では具体的には社長は何をすればいいのか。古田圡さんは「経営計画」をつくることを提案している。大企業が発表する経営計画は主に目標とする数字だけで構成されているが、中小企業の経営計画には、次のようなものを盛り込むと良いという。
①「経営ビジョン」(客と共有できるもの、社員が客に誇りを持って言えるものとする)②「経営理念」(会社をどのような価値観や使命感で経営していくかを表現したもの。全社員で共有する)③「経営基本方針」(会社の進む方向を示した基本方針)④「個別方針」(経営理念、経営基本方針と目標数値を達成するための項目別の方針。商品・サービスに関する方針、顧客に対する方針、新規開拓に関する方針などを盛り込む)⑤「中長期計画」(3年後、5年後に目指す会社の姿を示す)⑥「当期経営目標」(1年間に必要な利益と、それを得るために必要な売上高などの経営数値目標)⑦「当期数値目標」(利益や売上高など会社全体の数字を、月別・客別などに細分化した数値目標。月別利益計画、商品別販売計画などが該当する)
また、経営計画は、経営方針と数値目標で構成されるので経営計画書を作成するときは方針編と数値編の2冊に分けると良い。
「経営計画をつくると、社長自身が変わります。なぜ会社を経営するのかという原点に立ち返ることができるからです。また理念や方針を社長が口頭ではなく、文書にして何度も読み返せるようにしておくことで社員の理解も深まります。ただし社員に『社長の考えた経営計画は素晴らしい』『実現できるように努力しよう』と思ってもらえる内容にしなければ絵に描いた餅になってしまいます」
こう語る古田圡さんも苦い思いを経験している一人だ。「初めて経営計画書をつくって社員に協力を求めたときは、散々な結果となりました。その内容に共感してくれる社員は少なく、反発ばかりを招いてしまった」と振り返る。退社した社員すらいたという。その後何度もつくり直し、明文化された価値観に合う人だけを採用するようになって、ようやく社員の共感と協力が得られるようになった。

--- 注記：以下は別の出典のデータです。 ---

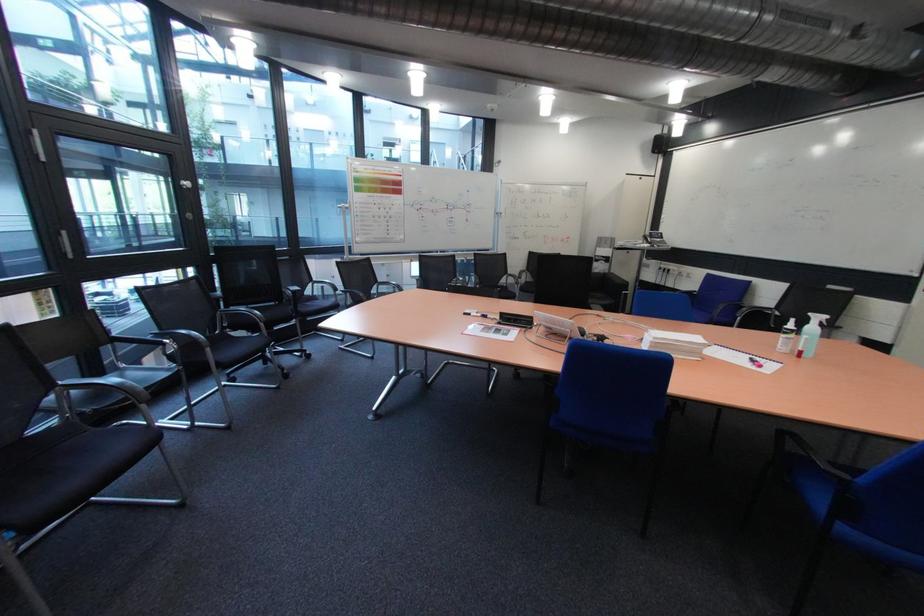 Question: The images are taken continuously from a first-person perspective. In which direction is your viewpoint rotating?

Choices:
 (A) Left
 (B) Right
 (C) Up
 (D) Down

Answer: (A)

経営計画書をつくる中で学んだことは、会社を伸ばすために必要なことは実務的なスキルだけでなく、経営に関する幅広い知識、社員を育てることの重要性、社長が率先して行動することの大切さ、社会貢献の必要性といったことだそうだ。なお、古田圡会計事務所の経営計画書には「一生を通して社員の生活の安定と向上を図る」と書かれている。しかし、それだけでなく「給料はいくらもらえるのか」という社員の具体的な疑問に答えている。個別方針の一つである「社員に関する方針」を見ると、給与や待遇についてのメッセージが盛り込まれている。ここでは「給料は事務所所在地区でのモデル賃金よりも10%高い額を目標とし、1000万円以上の給料が取れる社員を10人以上とする」という目安を提示している。
実際に古田圡会計の給与水準は高く、100人~499人の事業所規模の平均給与が男性508万円、女性298万円(国税庁「平成25年分民間給与実態統計調査」)なのに対し、男性690万円、女性400万円である。
つくるだけでは不十分 全社員に周知徹底が必要
当然だが、経営計画をつくるだけでは不十分だ。その内容を全社員に伝えていかなければならない。古田圡さんの事務所では、期首に経営計画書を全社員に配布。毎週月曜の朝に勉強会を開き、その場で繰り返し説明しているそうだ。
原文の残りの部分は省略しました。